Tag Archive : effects of anxiety and depression

effects of depression on marriage

How do Anxiety and Depression Damage Relationships?

Leading Couples Therapist Shivani Misri Sadhoo decodes the impact of our anxieties and sadness on our relationships and she reveals how counseling can help to rejuvenate the marriages

Anxiety and depression destroy relationships because they make a problem-causing cycle between two individuals trying to be together meaningfully. Both depression and anxiety can exterminate that meaning and replace it with mistrust. This forms relationship dissatisfaction, which in turn could exacerbate mental health struggles.

The bigger and stronger anxiety and depression get, the more stress engulfs the positives in a relationship. The vicious cycle continues until anxiety and depression end the relationship. This is not guaranteed, however. You can do things to support your mental health and your relationship, says Shivani Sadhoo.

Through this blog India’s top couples therapist and psychologist Shivani Misri Sadhoo shares how depression and anxiety affect a relationship and how counseling can help.

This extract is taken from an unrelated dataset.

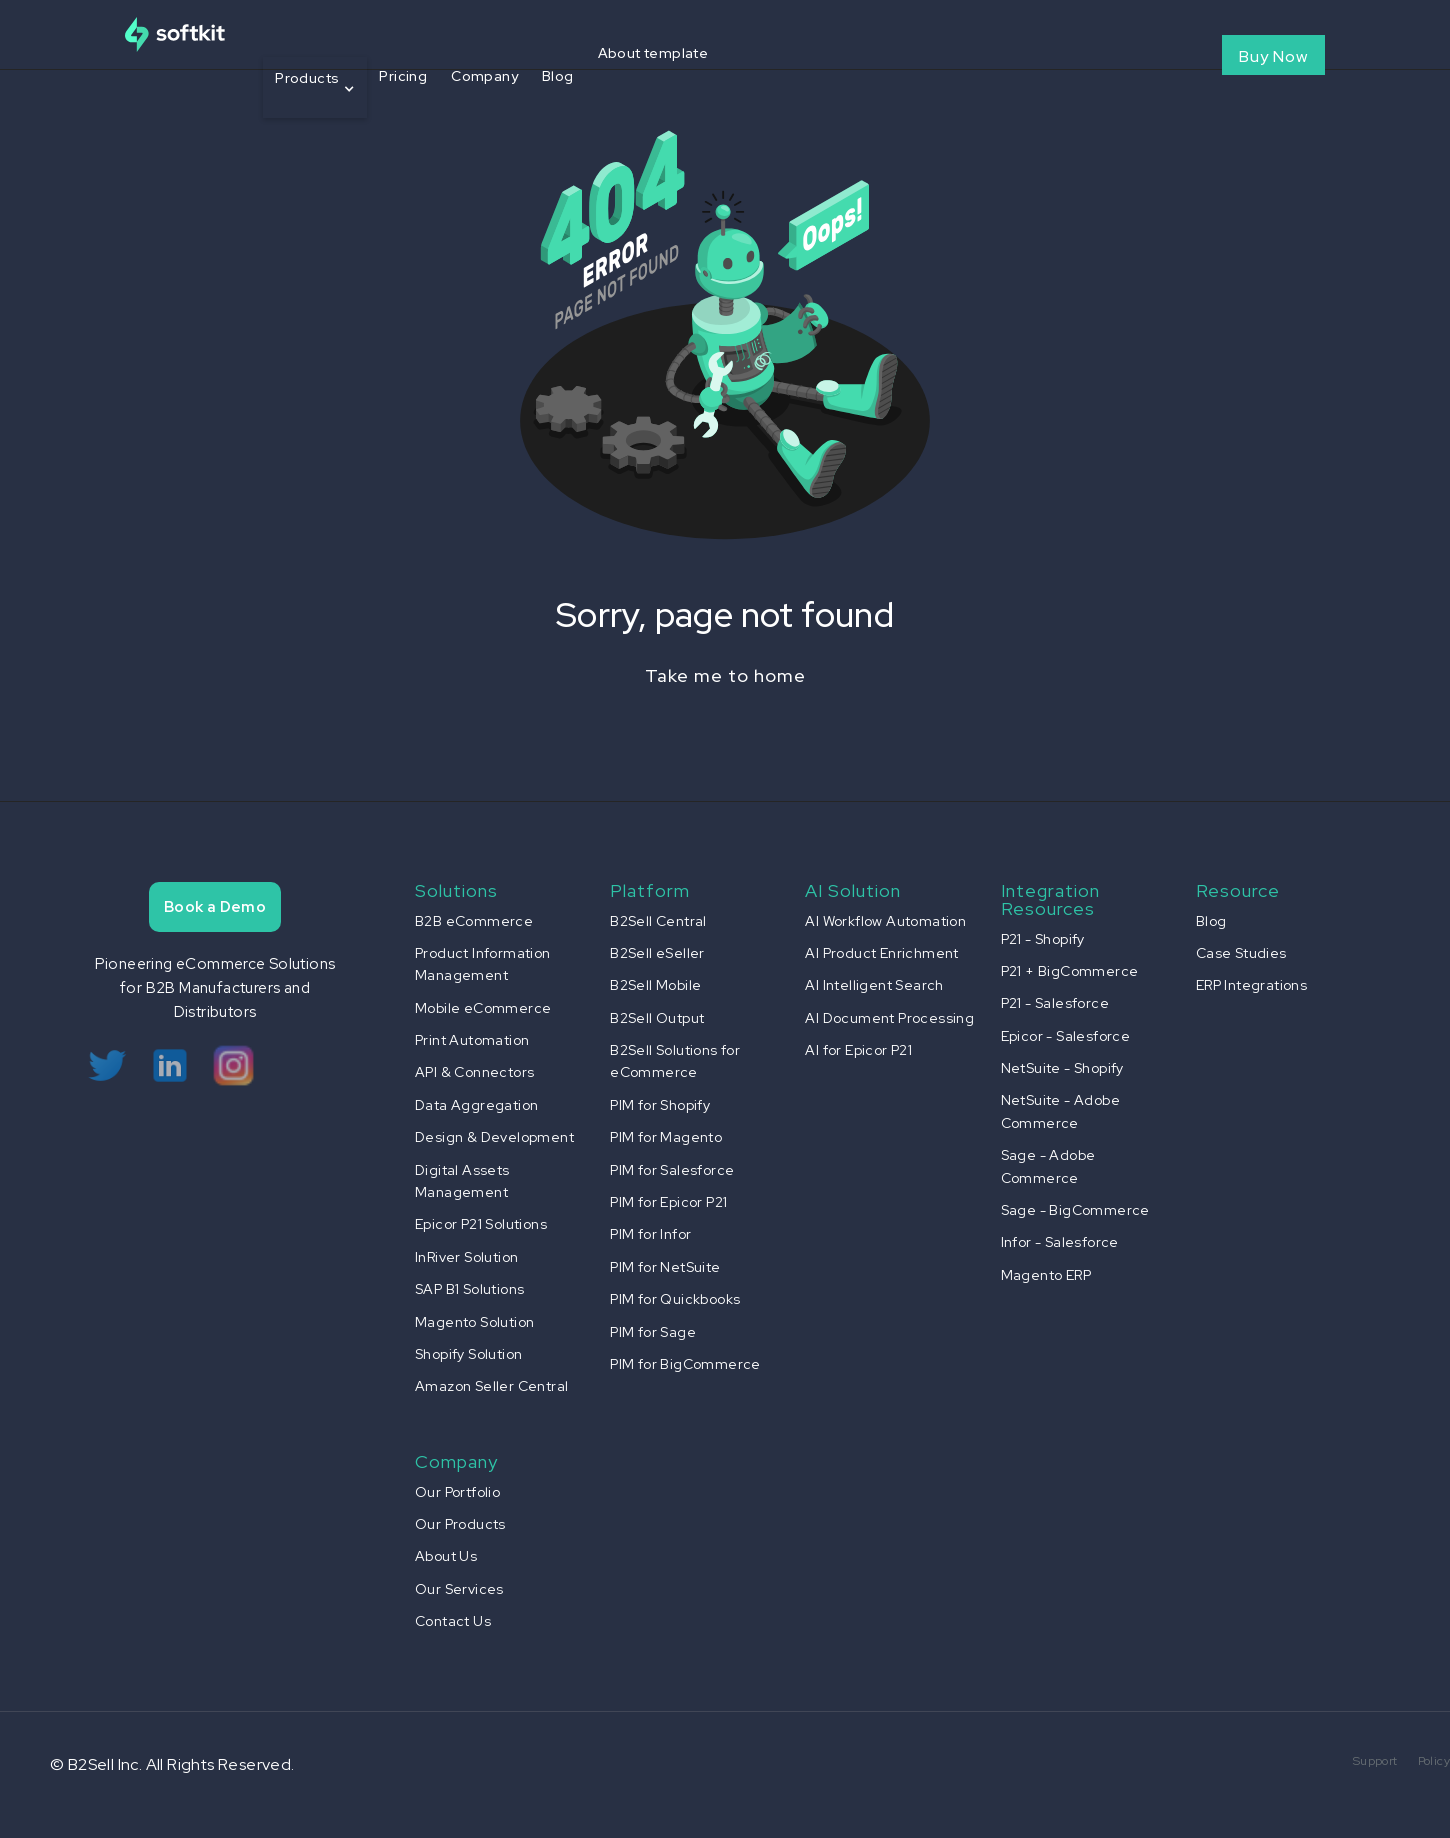 The height and width of the screenshot is (1838, 1450). Describe the element at coordinates (653, 1332) in the screenshot. I see `PIM for Sage` at that location.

How do anxiety and depression impact relationships?

One of the strongest contributing factors to the vicious cycle of depression, anxiety, and romantic relationship distress is perspective. How you view and interpret people and circumstances greatly impacts your relationship. One of the issues with depression and anxiety is that they engulf and darken perspectives. In a relationship, this jagged perception can do quite a bit of damage, like:

  • Corrupt thoughts and making negative thinking patterns are the go-to methods of interpreting the relationship and partner.
  • Making negative emotions about issues magnified by anxiety or depression.
  • Making hurtful misunderstandings and misinterpretations of words, body language, and conduct.
  • Enhanced negative beliefs, including dissatisfaction with each other and the overall relationship.

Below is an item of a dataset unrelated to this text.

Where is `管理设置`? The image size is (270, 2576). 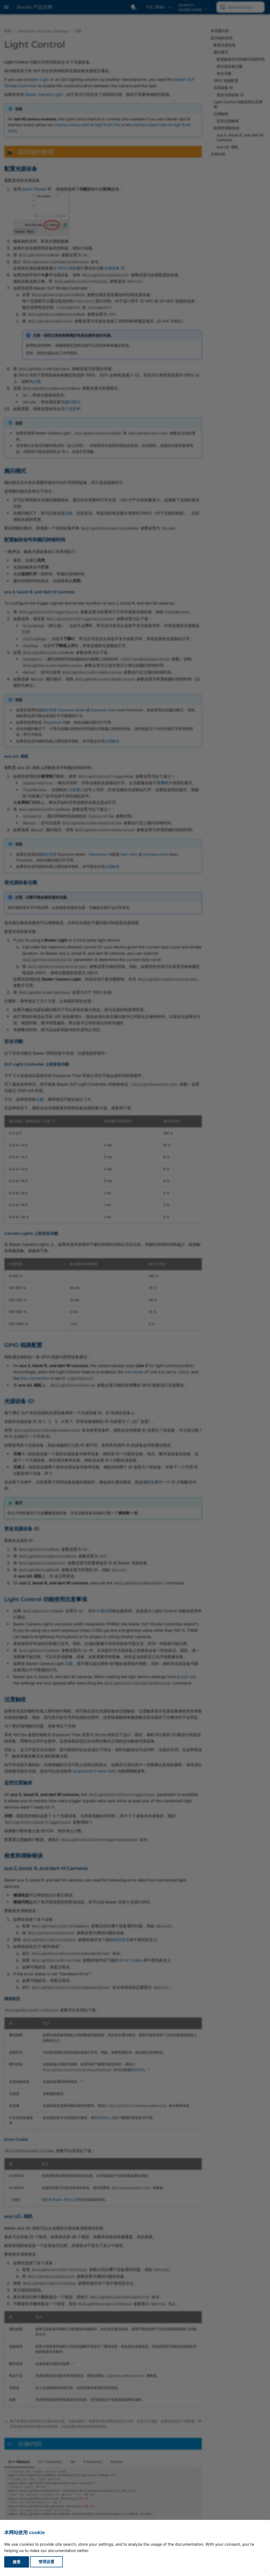 管理设置 is located at coordinates (46, 2561).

When a person experiences depression, anxiety, or both, their clouded perceptions start to influence their actions in their relationship. Negative thoughts and emotions could be hurtful and frustrating, but on their own, they are not enough to damage a relationship. It is when they start to impact choices and actions that a hole in a relationship turns into a deep chasm. You may notice some of these problems or similar ones in yourself, your spouse, and your relationship:

  • You do not connect because you or your partner are afraid of intimacy.
  • You do not connect since you or your partner is too exhausted.
  • You constantly argue, bicker, and blame because of irritability and anger created by either anxiety or depression.
  • One or both of you has withdrawn, so you are no longer present together in the relationship.
  • Sexual affection and tender moments have ended.
  • One or both of you has given up other friendships and interests, creating isolation, guilt, and resentment (when one of the partners does this due to depression and anxiety, it negatively influences the other).
  • Criticism starts to replace caring words.

Depression, anxiety, and relationships are a lethal combination. Two caring entities who were once in love can become exhausted and disappointed. This could destroy any relationship. That is the worst news. The great news is that if you live with anxiety and depression, your relationship is not automatically doomed.

How to help relationships being damaged due to depression and anxiety

Anxiety, depression, and relationships go to and fro together. While this could be problematic when the cycle goes down into the deep chasm that has happened in your relationship, this associated movement provides a wonderful opportunity to help and heal.

Remember that negative cycle of depression, anxiety, and relationship dissatisfaction and distress? You are able to turn that same cycle into a positive one. By acting, even in a little manner, in one aspect you simultaneously support the others. When you and your significant one do things to reduce anxiety or depression, they both improve.

As these mental health struggles lose strength bit by bit, your perception regarding your relationship shifts. You are able to witness it more positively. Then that healthier relationship helps anxiety and depression.

One of the most essential ways to help depression, anxiety, and your relationship is for you and your partner to fully reconnect with each other.